Biggest risk: the age
Few realize that age is the biggest risk factor for breast cancer. While only one out of 200 women in the 50-year-olds is ill, it is about one in ten of the 80-year-olds. Most commonly breast cancer occurs between the ages of 45 and 65. But precursors are already available in younger years – usually between 35 and 45. Because the tumor needs from the first cell to a two-centimeter node between 5 and 15 years. The precursors are often very early (from a size of 5 millimeters) in the mammogram, a special chest X-ray, or ultrasound detect. The sooner doctors detect a tumor, the greater the chances of recovery. Unfortunately, the disease is now no longer a rarity in 30-year-old women. But then usually there is a hereditary predisposition.
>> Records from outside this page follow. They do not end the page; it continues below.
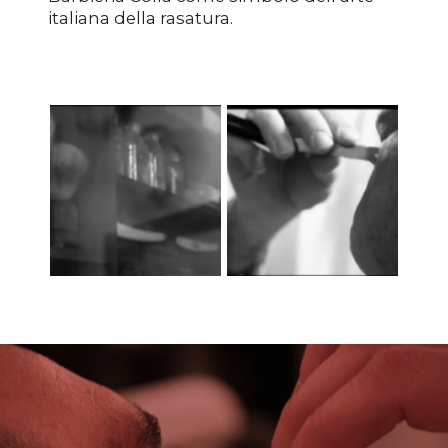
italiana della rasatura.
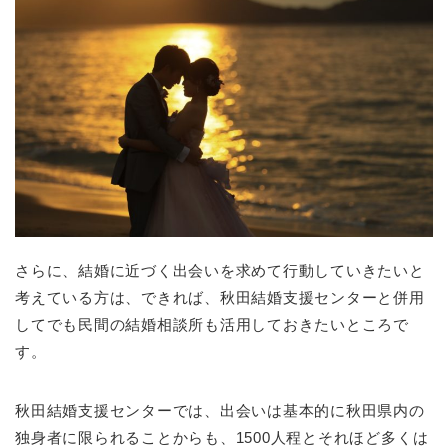
さらに、結婚に近づく出会いを求めて行動していきたいと
考えている方は、できれば、秋田結婚支援センターと併用
してでも民間の結婚相談所も活用しておきたいところで
す。
秋田結婚支援センターでは、出会いは基本的に秋田県内の
独身者に限られることからも、1500人程とそれほど多くは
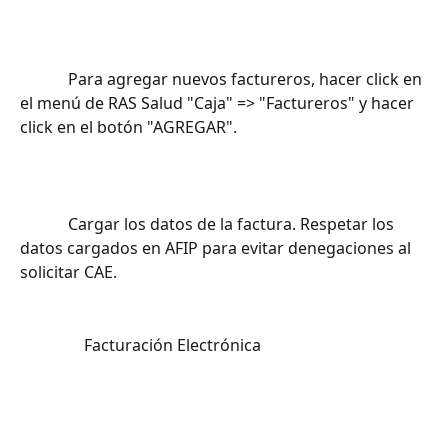
			Para agregar nuevos factureros, hacer click en 
el menú de RAS Salud "Caja" => "Factureros" y hacer 
click en el botón "AGREGAR".		
			Cargar los datos de la factura. Respetar los 
datos cargados en AFIP para evitar denegaciones al 
solicitar CAE.
				Facturación Electrónica			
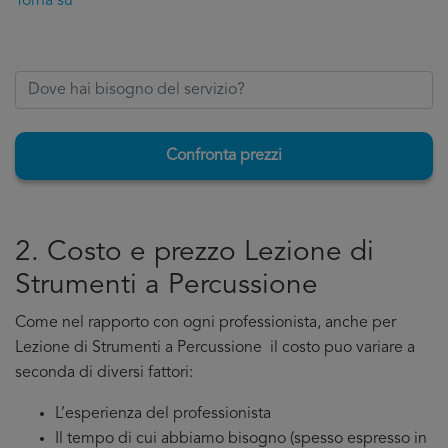
Torna su
Confronta prezzi
2. Costo e prezzo Lezione di
Strumenti a Percussione
Come nel rapporto con ogni professionista, anche per
Lezione di Strumenti a Percussione il costo puo variare a
seconda di diversi fattori:
L’esperienza del professionista
Il tempo di cui abbiamo bisogno (spesso espresso in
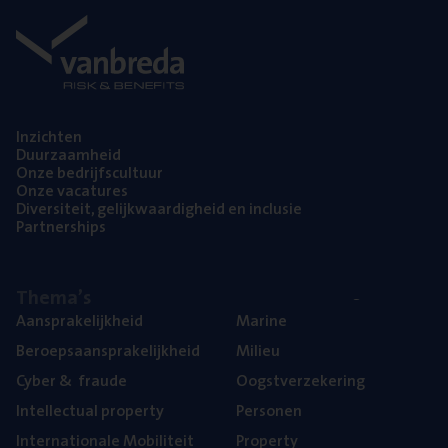
Inzich­ten
Duur­zaam­heid
Onze bedrijfs­cul­tuur
Onze vaca­tu­res
Diver­si­teit, gelijk­waar­dig­heid en inclusie
Part­ner­ships
The­ma’s
Aan­spra­ke­lijk­heid
Mari­ne
Beroeps­aan­spra­ke­lijk­heid
Mili­eu
Cyber
&
fraude
Oogst­ver­ze­ke­ring
Intel­lec­tu­al property
Per­so­nen
Inter­na­ti­o­na­le Mobiliteit
Pro­per­ty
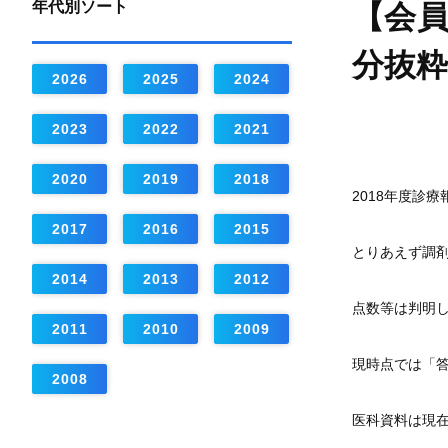
年代別ソート
【会員
分抜
2026
2025
2024
2023
2022
2021
2020
2019
2018
2018年度診
2017
2016
2015
とりあえず調
2014
2013
2012
点数等は判明
2011
2010
2009
現時点では「
2008
医科資料は現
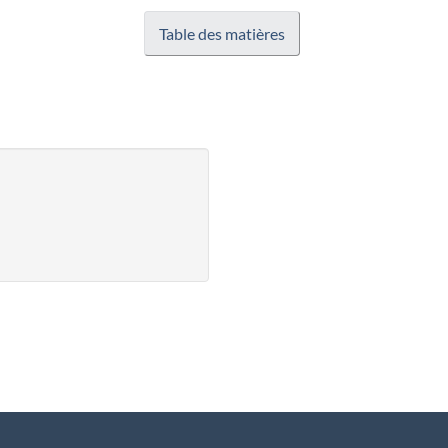
Table des matières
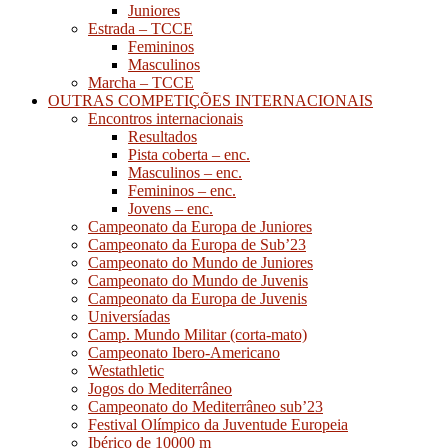
Juniores
Estrada – TCCE
Femininos
Masculinos
Marcha – TCCE
OUTRAS COMPETIÇÕES INTERNACIONAIS
Encontros internacionais
Resultados
Pista coberta – enc.
Masculinos – enc.
Femininos – enc.
Jovens – enc.
Campeonato da Europa de Juniores
Campeonato da Europa de Sub’23
Campeonato do Mundo de Juniores
Campeonato do Mundo de Juvenis
Campeonato da Europa de Juvenis
Universíadas
Camp. Mundo Militar (corta-mato)
Campeonato Ibero-Americano
Westathletic
Jogos do Mediterrâneo
Campeonato do Mediterrâneo sub’23
Festival Olímpico da Juventude Europeia
Ibérico de 10000 m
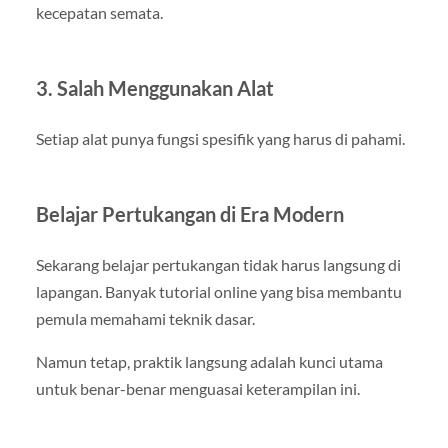
kecepatan semata.
3. Salah Menggunakan Alat
Setiap alat punya fungsi spesifik yang harus di pahami.
Belajar Pertukangan di Era Modern
Sekarang belajar pertukangan tidak harus langsung di
lapangan. Banyak tutorial online yang bisa membantu
pemula memahami teknik dasar.
Namun tetap, praktik langsung adalah kunci utama
untuk benar-benar menguasai keterampilan ini.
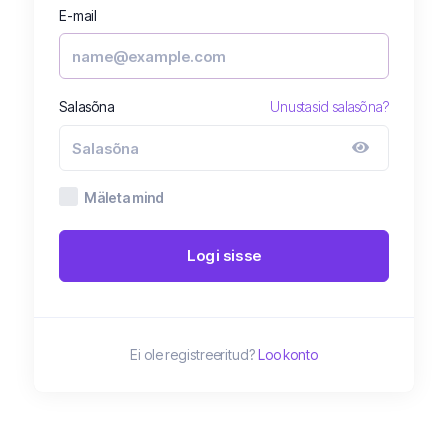
E-mail
Salasõna
Unustasid salasõna?
Mäleta mind
Logi sisse
Ei ole registreeritud?
Loo konto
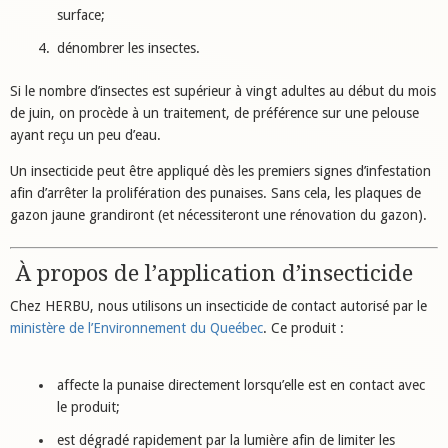
surface;
dénombrer les insectes.
Si le nombre d’insectes est supérieur à vingt adultes au début du mois
de juin, on procède à un traitement, de préférence sur une pelouse
ayant reçu un peu d’eau.
Un insecticide peut être appliqué dès les premiers signes d’infestation
afin d’arrêter la prolifération des punaises. Sans cela, les plaques de
gazon jaune grandiront (et nécessiteront une rénovation du gazon).
À propos de l’application d’insecticide
Chez HERBU, nous utilisons un insecticide de contact autorisé par le
ministère de l’Environnement du Queébec
. Ce produit :
affecte la punaise directement lorsqu’elle est en contact avec
le produit;
est dégradé rapidement par la lumière afin de limiter les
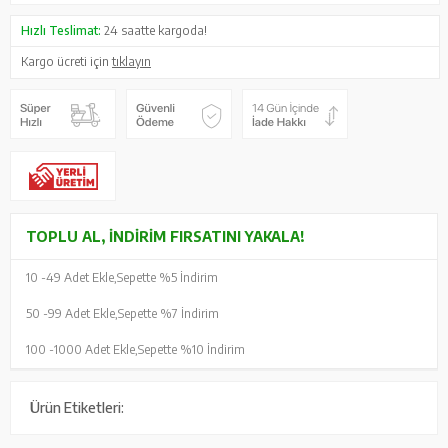
Hızlı Teslimat:
24 saatte kargoda!
Kargo ücreti için
tıklayın
TOPLU AL, İNDIRIM FIRSATINI YAKALA!
10 -
49 Adet Ekle,
Sepette %5 İndirim
50 -
99 Adet Ekle,
Sepette %7 İndirim
100 -
1000 Adet Ekle,
Sepette %10 İndirim
Ürün Etiketleri:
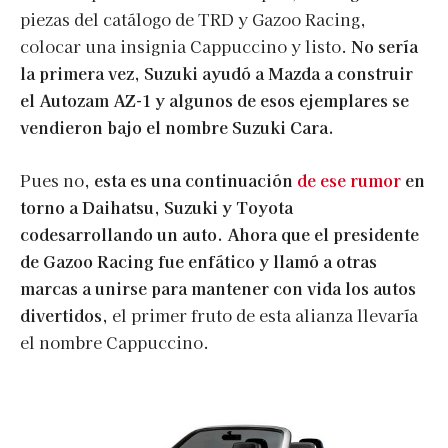
piezas del catálogo de TRD y Gazoo Racing,
colocar una insignia Cappuccino y listo.
No sería
la primera vez, Suzuki ayudó a Mazda a construir
el Autozam AZ-1 y algunos de esos ejemplares se
vendieron bajo el nombre Suzuki Cara.
Pues no,
esta es una continuación
de ese rumor
en
torno a Daihatsu, Suzuki y Toyota
codesarrollando un auto. Ahora que el presidente
de Gazoo Racing fue enfático y llamó a otras
marcas a unirse para mantener con vida los autos
divertidos,
el primer fruto de esta alianza llevaría
el nombre Cappuccino.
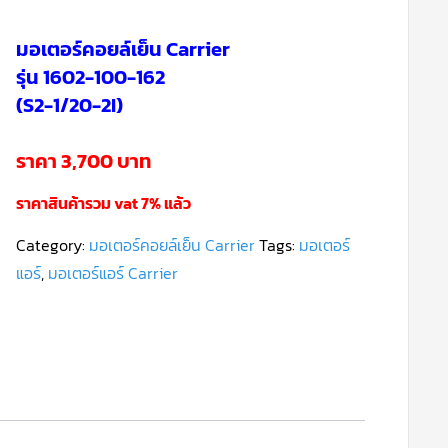
มอเตอร์คอยล์เย็น Carrier
รุ่น 1602-100-162
(S2-1/20-2I)
ราคา 3,700 บาท
ราคาสินค้ารวม vat 7% แล้ว
Category:
มอเตอร์คอยล์เย็น Carrier
Tags:
มอเตอร์
แอร์
,
มอเตอร์แอร์ Carrier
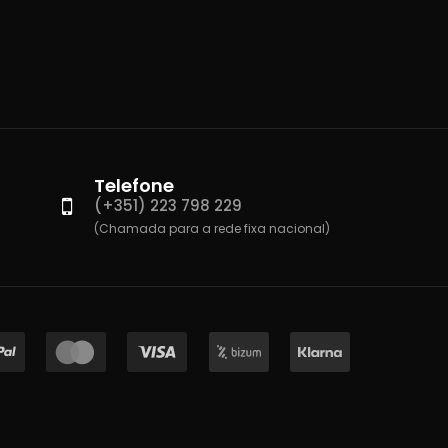
Telefone
(+351) 223 798 229
(Chamada para a rede fixa nacional)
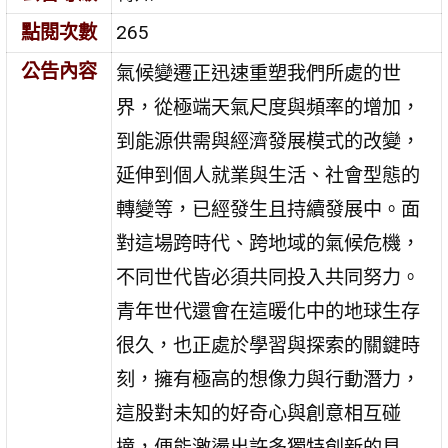
點閱次數
265
公告內容
氣候變遷正迅速重塑我們所處的世
界，從極端天氣尺度與頻率的增加，
到能源供需與經濟發展模式的改變，
延伸到個人就業與生活、社會型態的
轉變等，已經發生且持續發展中。面
對這場跨時代、跨地域的氣候危機，
不同世代皆必須共同投入共同努力。
青年世代還會在這暖化中的地球生存
很久，也正處於學習與探索的關鍵時
刻，擁有極高的想像力與行動潛力，
這股對未知的好奇心與創意相互碰
撞，便能激盪出許多獨特創新的見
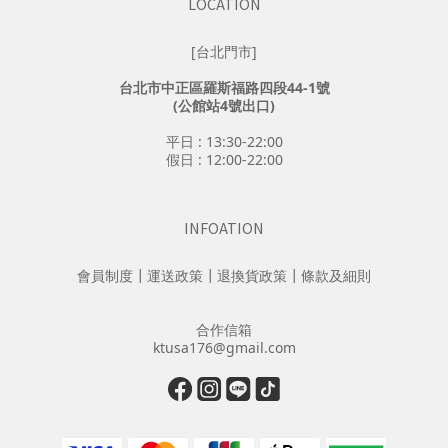
LOCATION
[台北門市]
台北市中正區羅斯福路四段44-1號
(公館站4號出口)
平日 : 13:30-22:00
假日 : 12:00-22:00
INFOATION
會員制度
┃
運送政策
┃
退換貨政策
┃
條款及細則
合作信箱
ktusa176@gmail.com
Why breast cancer develops is not yet clear, and until today it can not be prevented. But there are several known factors that increase the likelihood of illness. Some risk factors can not be directly influenced. In addition to age and familial predisposition, these include a late first pregnancy (> 30 years) and an early first menstrual bleeding (<12 years) with menopause at the same time (> 55 years). Nevertheless, every woman can help reduce her personal risk. For much more than genetic predisposition, for example, an unhealthy lifestyle (lack of exercise, smoking, alcohol, etc.), environmental influences (environmental toxins, etc.), and improper nutrition favor the development of breast cancer. Experts discuss the influence of being overweight, Dietary fats, alcohol and phytochemicals. While the protective effect of regular exercise – no matter of what kind – has been adequately proven against breast cancer, the influence of dietary factors is still considered very controversial.
Overweight as a risk factor
Scientists are convinced that healthy eating can prevent one third of all cancer. Obesity plays a special role here. According to the latest estimates, a normal body weight would prevent 13,000 breast cancer cases each year. The question of how obesity plays a role in the risk of breast cancer has been the subject of many scientific studies – with very different results. For example, scientists found a link between overweight after menopause and breast cancer in the EPIC study (European Prospective Investigation into Cancer and Nutrition). In many other studies, however, there is only a weak or even no correlation in this regard. Much more pronounced seems to be the timing and extent of weight gain. For example, the risk of breast cancer increases by 40 percent if women grow from 10 to 15 kilograms after the age of 18 until postmenopause, that is, after menopause. With a weight gain of over 30 kilograms, the risk even doubles. However, these relationships are only found in women who did not take hormones for menopausal symptoms.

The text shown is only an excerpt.